Intensifying wildfire activity and climate change can drive rapid forest compositional shifts. In boreal North America, black spruce shapes forest flammability and depends on fire for regeneration. This relationship has helped black spruce maintain its dominance through much of the Holocene. However, with climate change and more frequent and severe fires, shifts away from black spruce dominance to broadleaf or pine species are emerging, with implications for ecosystem functions including carbon sequestration, water and energy fluxes, and wildlife habitat. Here, we predict that such reductions in black spruce after fire may already be widespread given current trends in climate and fire. To test this, we synthesize data from 1,538 field sites across boreal North America to evaluate compositional changes in tree species following 58 recent fires (1989 to 2014). While black spruce was resilient following most fires (62%), loss of resilience was common, and spruce regeneration failed completely in 18% of 1,140 black spruce sites. In contrast, postfire regeneration never failed in forests dominated by jack pine, which also possesses an aerial seed bank, or broad-leaved trees. More complete combustion of the soil organic layer, which often occurs in better-drained landscape positions and in dryer duff, promoted compositional changes throughout boreal North America. Forests in western North America, however, were more vulnerable to change due to greater long-term climate moisture deficits. While we find considerable remaining resilience in black spruce forests, predicted increases in climate moisture deficits and fire activity will erode this resilience, pushing the system toward a tipping point that has not been crossed in several thousand years. 

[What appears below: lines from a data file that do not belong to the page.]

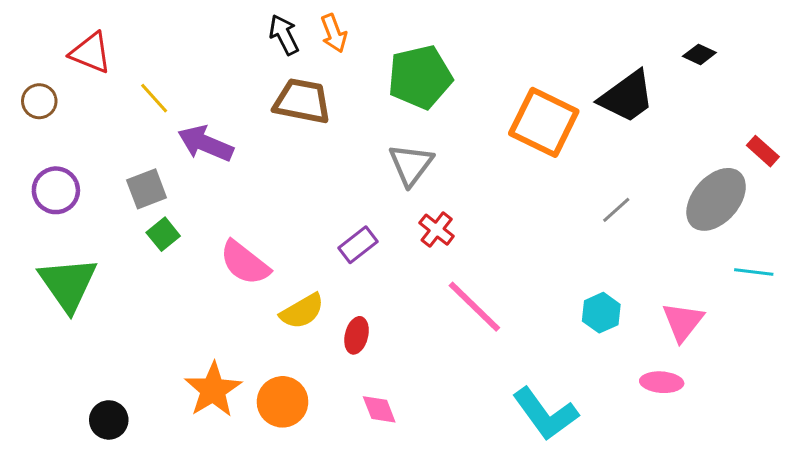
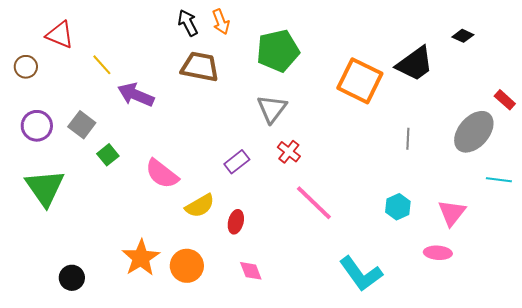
gray square: (147, 189) -> (82, 125), moved, turned -32
gray line: (616, 210) -> (408, 139), turned -45

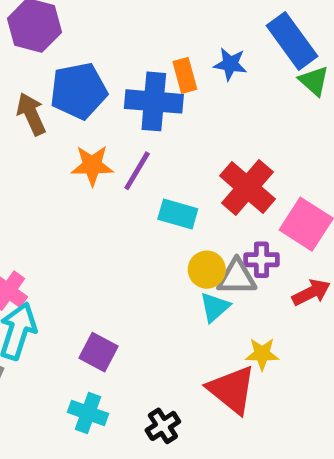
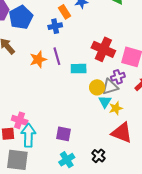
blue pentagon: (79, 91) -> (21, 17), moved
blue cross: (154, 101) -> (55, 26), size x0.6
purple line: (137, 171) -> (57, 56), turned -30
yellow star: (262, 354) -> (116, 108), moved
cyan cross: (88, 413) -> (67, 160), turned -35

The transition zone between the northern boreal forest and the arctic tundra, known as the tundra-taiga ecotone (TTE) has undergone rapid warming in recent decades. In response to this warming, tree density, growth, and stand productivity are expected to increase. Increases in tree density have the potential to negate the positive impacts of warming on tree growth through a reduction in the active layer and an increase in competitive interactions. We assessed the effects of tree density on tree growth and climate-growth responses of Cajander larch (Larix cajanderi) and on trends in the normalized difference vegetation index (NDVI) in the TTE of Northeast Siberia. We examined 19 mature forest stands that all established after a fire in 1940 and ranged in tree density from 300 to 37,000 stems ha-1. High density stands with shallow active layers had lower tree growth, higher stand productivity, and more negative growth responses to growing season temperatures compared to low density stands with deep active layers. Variation in stand productivity across the density gradient was not captured by Landsat derived NDVI, but NDVI did capture annual variations in stand productivity. Our results suggest that the expected increases in tree density following fires at the TTE may effectively limit tree growth and that NDVI is unlikely to capture increasing productivity associated with changes in tree density.